Pain Physician. 2004 Apr;7(2):229-38.


Background: The California Workers' Compensation system mandates the use of occupational medicine practice guidelines developed by the American College of Occupational and Environmental Medicine (ACOEM). These Guidelines cover the treatment of acute (less than three months' duration) injuries. The presence in the ACOEM Guidelines of references to procedures which may be of use after the three-month acute period creates ambiguity as to whether the ACOEM Guidelines are applicable after three months. ASIPP's "Evidence-Based Practice Guidelines for Interventional Techniques in the Management of Chronic Spinal Pain" are comprehensive, focusing on management of chronic spinal pain. ACOEM guidelines, mandated by the legislature, do not deal explicitly with chronic pain. Their application in managing chronic pain may result in denial of access to appropriate treatment. Thus, ASIPP guidelines may be supplemental to the ACOEM Guidelines.
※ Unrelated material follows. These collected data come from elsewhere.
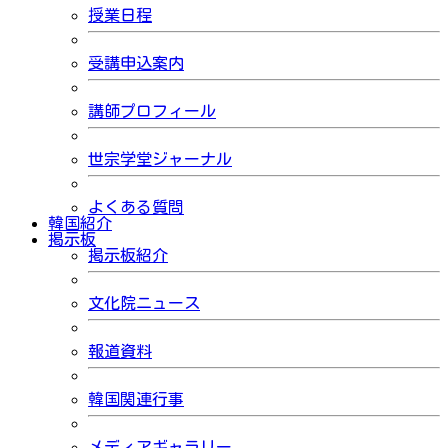
授業日程
受講申込案内
講師プロフィール
世宗学堂ジャーナル
よくある質問
韓国紹介
掲示板
掲示板紹介
文化院ニュース
報道資料
韓国関連行事
メディアギャラリー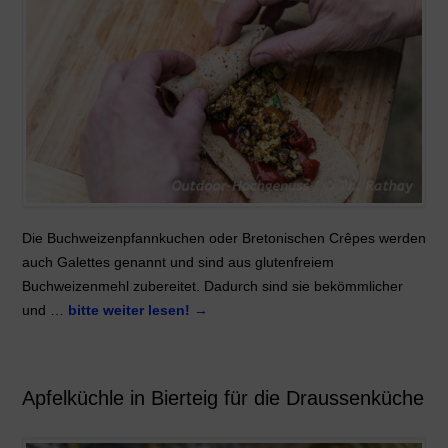
Die Buchweizenpfannkuchen oder Bretonischen Crêpes werden
auch Galettes genannt und sind aus glutenfreiem
Buchweizenmehl zubereitet. Dadurch sind sie bekömmlicher
und …
bitte weiter lesen!
→
Apfelküchle in Bierteig für die Draussenküche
Evaluation of the two Guidelines may clarify which should be followed in the event of ambiguity or conflict.

Methods: The ACOEM and ASIPP Guidelines were evaluated to determine which more closely conformed with accepted standards for guideline creations; which was listed in the Agency for Health Care Research and Quality's (AHRQ) National Guideline Clearinghouse; and what the common references were, how these references were evaluated, how they supported the treatment guidelines offered, and how the ACOEM and ASIPP guidelines differed.

Results: The ASIPP Guidelines complied with 23 out of 25 elements of guideline creation, whereas ACOEM complied with only 12 out of 25. Only ASIPP is listed in the National Guideline Clearinghouse. ACOEM lists 154 references; ASIPP, 1175; only 20 appear in common. ASIPP's evaluation methodology more closely adhered to the AHRQ methodology. ASIPP's Guidelines are based upon a more robust, detailed analysis.

Conclusion: The ASIPP Guidelines may be considered the applicable Guidelines for the treatment of work-related low back activity limitations persisting beyond three months.